(Extracted page text data)
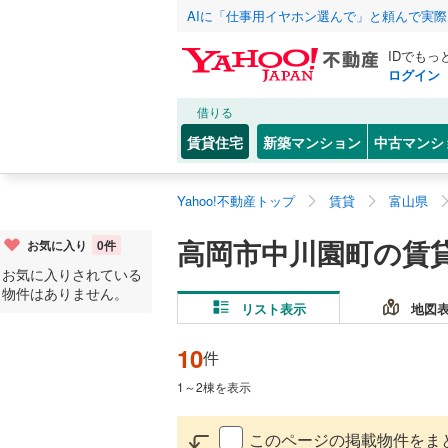
AIに「仕事用イヤホン選んで」と頼んで実
IDでもっ
ログイン
借りる
賃貸住宅
新築マンション
中古マンシ
Yahoo!不動産トップ
賃貸
富山県
高岡市中川園町の賃
お気に入り
0
件
お気に入りされている
物件はありません。
リスト表示
地図
10
件
1
～
2
棟を表示
このページの掲載物件をま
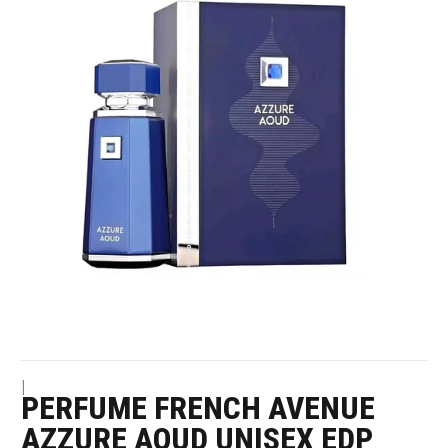
|
PERFUME FRENCH AVENUE
AZZURE AOUD UNISEX EDP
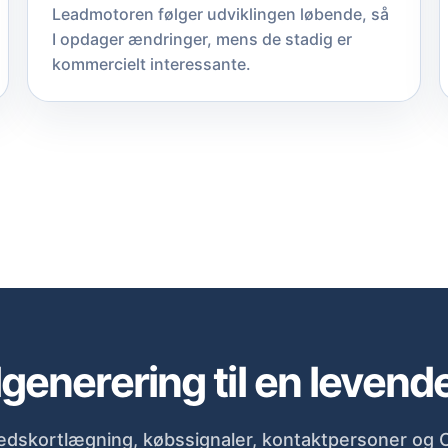
Leadmotoren følger udviklingen løbende, så
I opdager ændringer, mens de stadig er
kommercielt interessante.
generering til en levend
dskortlægning, købssignaler, kontaktpersoner og C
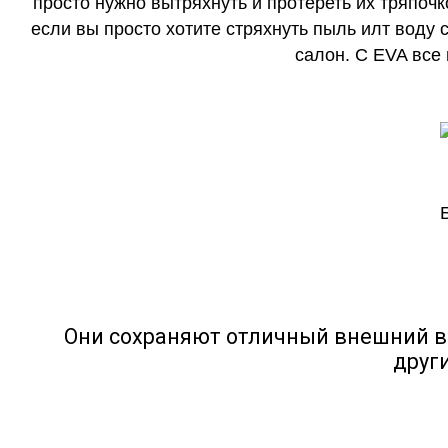
просто нужно вытряхнуть и протереть их тряпочк
если вы просто хотите стряхнуть пыль илт воду с
салон. С EVA все
Они сохраняют отличный внешний в
друг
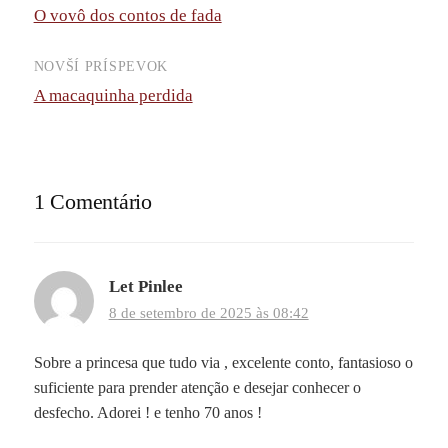
O vovô dos contos de fada
príspevkov
NOVŠÍ PRÍSPEVOK
A macaquinha perdida
1 Comentário
Let Pinlee
8 de setembro de 2025 às 08:42
Sobre a princesa que tudo via , excelente conto, fantasioso o
suficiente para prender atenção e desejar conhecer o
desfecho. Adorei ! e tenho 70 anos !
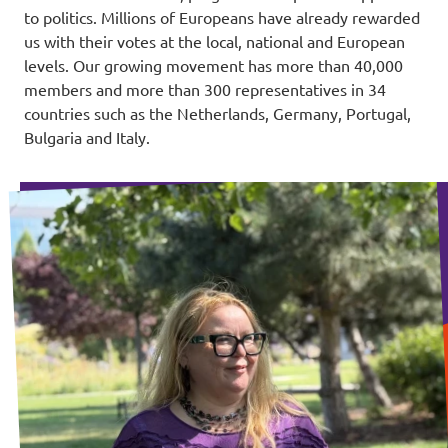
to politics. Millions of Europeans have already rewarded
us with their votes at the local, national and European
levels. Our growing movement has more than 40,000
members and more than 300 representatives in 34
countries such as the Netherlands, Germany, Portugal,
Bulgaria and Italy.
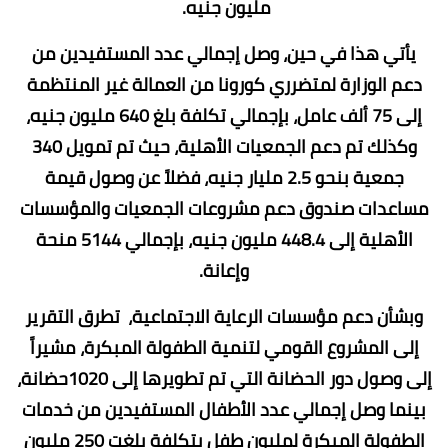
مليون جنيه.
يأتي هذا في حين، وصل إجمالي عدد المستفيدين من
دعم الوزارة لمتضرري كورونا من العمالة غير المنتظمة
إلى 75 ألف عامل، بإجمالي تكلفة بلغ 640 مليون جنيه،
وكذلك تم دعم الجمعيات الأهلية، حيث تم تمويل 340
جمعية بنحو 2.5 مليار جنيه، فضلاً عن وصول قيمة
مساعدات صندوق دعم مشروعات الجمعيات والمؤسسات
الأهلية إلى 448.4 مليون جنيه، بإجمالي 5144 منحة
وإعانة.
وبشأن دعم مؤسسات الرعاية الاجتماعية، تطرق التقرير
إلى المشروع القومي لتنمية الطفولة المبكرة، مشيراً
إلى وصول دور الحضانة التي تم تطويرها إلى 1020حضانة،
بينما وصل إجمالي عدد الأطفال المستفيدين من خدمات
الطفولة المبكرة لمليون طفل بتكلفة بلغت 250 مليون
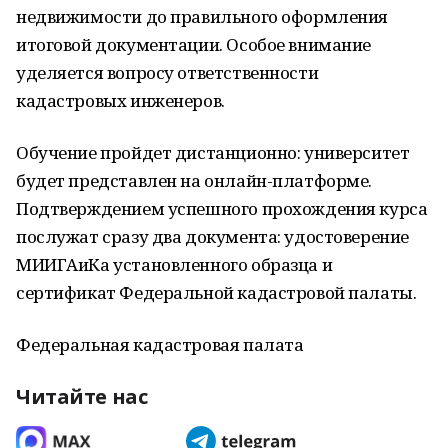
недвижимости до правильного оформления
итоговой документации. Особое внимание
уделяется вопросу ответственности
кадастровых инженеров.
Обучение пройдет дистанционно: университет
будет представлен на онлайн-платформе.
Подтверждением успешного прохождения курса
послужат сразу два документа: удостоверение
МИИГАиКа установленного образца и
сертификат Федеральной кадастровой палаты.
Федеральная кадастровая палата
Читайте нас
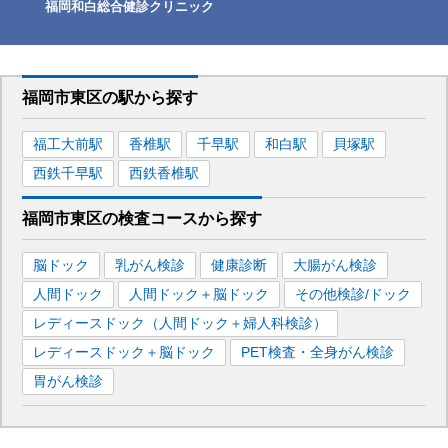
福岡和白総合健診クリニック
福岡市東区
の駅から
探す
福工大前
駅
香椎
駅
千早
駅
和白
駅
貝塚
駅
西鉄千早
駅
西鉄香椎
駅
福岡市東区
の
検査コースから探す
脳ドック
乳がん検診
健康診断
大腸がん検診
人間ドック
人間ドック＋脳ドック
その他検診/ドック
レディースドック（人間ドック＋婦人科検診）
レディースドック＋脳ドック
PET検査・全身がん検診
胃がん検診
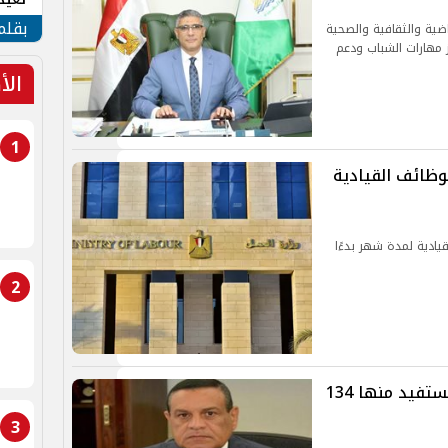
الأم
بقلم
ياضية والثقافية والصحية
ن 10 إلى 15 أغسطس 2025، لتعزيز مهارات الشباب ودعم
الأ
1
وظائف القيادية
يادية لمدة شهر بدءًا
2
وزير التنمية المحلية: تنفيذ 5 دورات يستفيد منها 134
3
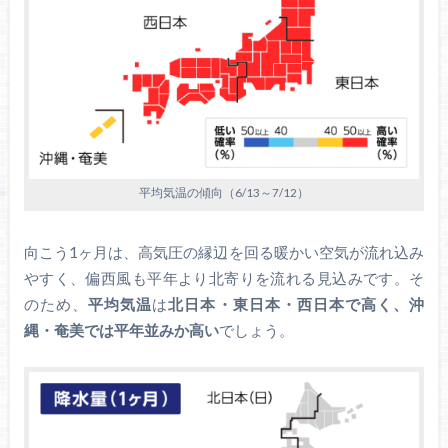
平均気温の傾向（6/13～7/12）
向こう1ヶ月は、高気圧の縁辺を回る暖かい空気が流れ込み
やすく、偏西風も平年より北寄りを流れる見込みです。そ
のため、
平均気温
は
北日本・東日本・西日本で高く、沖
縄・奄美では平年並みか高い
でしょう。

◆ What this task involves ◆
Begin with the line containing "يادية لمدة شهر بدءًا", stop at the last line of the records above, and copy every line in between exactly, both ends included, with no pictures.

◆ Finished task ◆
يادية لمدة شهر بدءًا
2
وزير التنمية المحلية: تنفيذ 5 دورات يستفيد منها 134
3
平均気温の傾向（6/13～7/12）
向こう1ヶ月は、高気圧の縁辺を回る暖かい空気が流れ込み
やすく、偏西風も平年より北寄りを流れる見込みです。そ
のため、
平均気温
は
北日本・東日本・西日本で高く、沖
縄・奄美では平年並みか高い
でしょう。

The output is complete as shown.